The toxic atmosphere was at its worst under Jose Mourinho, who apparently brought up the player’s huge pay in front of his teammates. The Portuguese manager favours generating a level of tension in his teams in order to get them to perform, and this was how he sought to do so with Sanchez. It didn’t work evidently.

Solskjaer got no closer to coaxing the most out of Sanchez, who left his best behind him in North London when he moved across Premier League clubs, and felt it was only right he was shipped off. As a source told the American sports website: “The Norwegian only wishes to work with players he believes want to be at United and in Sanchez he encountered a riddle that could not be solved.”

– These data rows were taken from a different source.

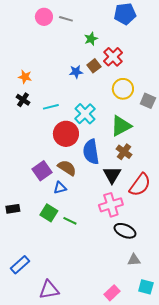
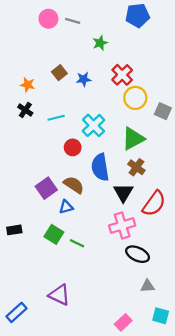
red cross: (113, 57) -> (122, 75), moved
brown square: (94, 66) -> (59, 73), moved
red circle: (66, 134) -> (73, 147), size x0.6
blue rectangle: (20, 265) -> (17, 312), moved
purple triangle: (49, 290) -> (59, 295), moved, turned 35

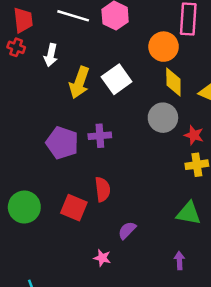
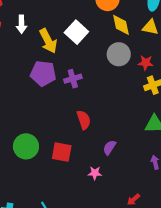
yellow arrow: (79, 83) -> (48, 41), turned -35
purple pentagon: (62, 143) -> (43, 73), moved
red square: (74, 208) -> (62, 152), moved

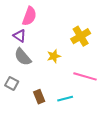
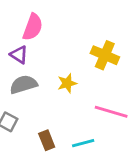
yellow cross: (81, 36) -> (105, 55), turned -36
gray semicircle: (23, 57) -> (23, 84), turned 114

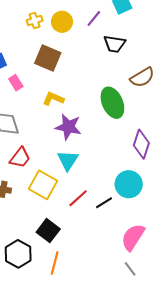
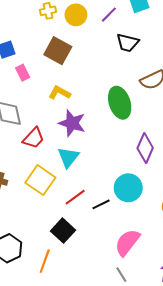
red trapezoid: (20, 158) -> (34, 138), moved
black square: (48, 231) -> (63, 231), moved

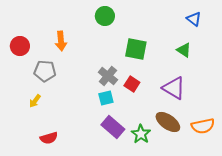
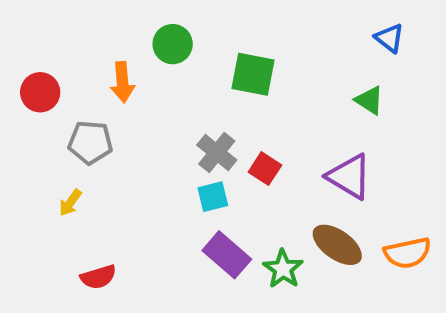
green circle: (105, 16) -> (173, 44), moved
green square: (136, 49) -> (253, 74), moved

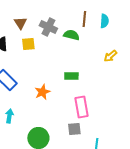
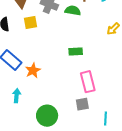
orange star: (42, 92) -> (33, 70), moved

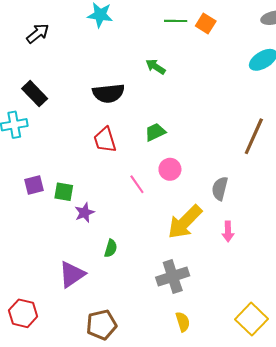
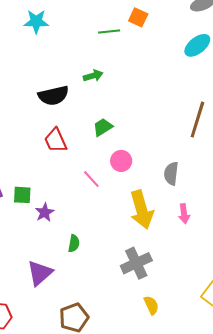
green line: (176, 21) -> (109, 31), moved
green arrow: (156, 67) -> (93, 76), moved, turned 138
yellow arrow: (185, 222) -> (142, 210), turned -54

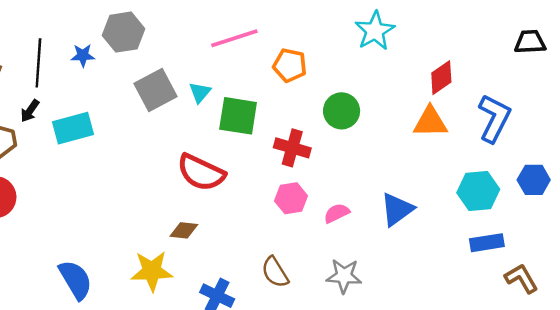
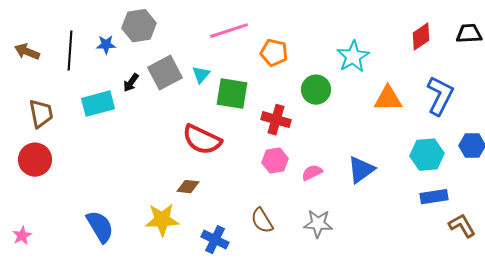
cyan star: (375, 31) -> (353, 57), moved
red diamond: (441, 78) -> (421, 37), moved
black arrow: (30, 111) -> (131, 83), moved

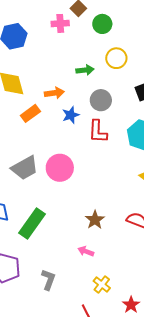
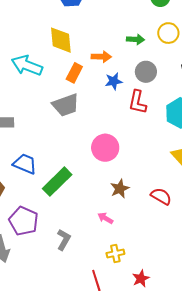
orange rectangle: (30, 113) -> (74, 73), turned -36
gray trapezoid: (25, 168) -> (66, 105), moved
pink circle: (60, 168) -> (105, 148), moved
yellow cross: (102, 284) -> (115, 254), turned 30

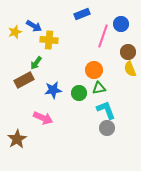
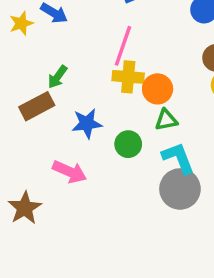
pink line: (103, 36) -> (123, 46), moved
yellow cross: (49, 40) -> (128, 77), moved
green circle: (79, 93) -> (128, 144), moved
gray circle: (107, 128) -> (180, 189), size x1.5

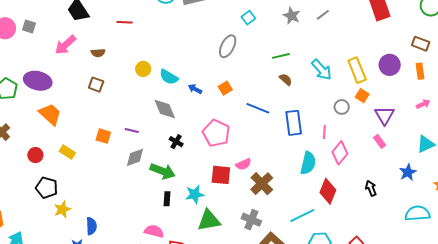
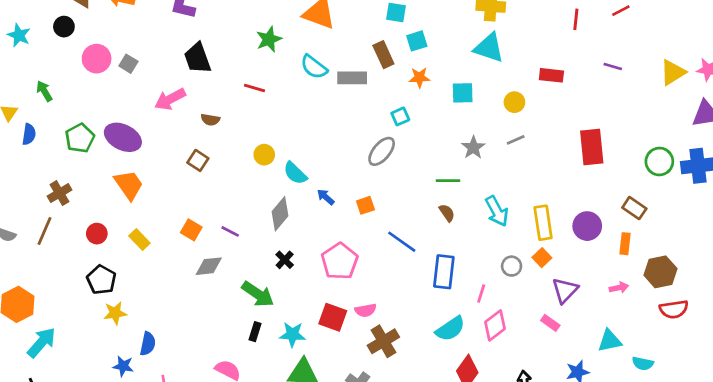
gray star: (292, 16) -> (473, 148), moved
cyan square: (248, 18) -> (400, 116), moved
gray diamond: (165, 109) -> (280, 214), turned 50
pink rectangle: (380, 141) -> (550, 323), turned -32
gray diamond: (135, 157) -> (209, 266), moved
cyan semicircle: (308, 163) -> (450, 329), turned 30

It is curious then, that United have not included an option to buy for the end of Sanchez’s loan should Inter wish to make the move a permanent one. Supposedly the club are keen to get as much of a transfer fee out of him next summer should he somehow rekindle the form he showed for the Gunners, rather than let the Italian outfit get him at a reduced price.

Wishful thinking, but at least United are employing some of the forward thinking that was sorely lacking when they offered an aging superstar with thousands of miles on the clock one of the most bloated contracts in sports history. Whether it is enough to stop the rot is another question.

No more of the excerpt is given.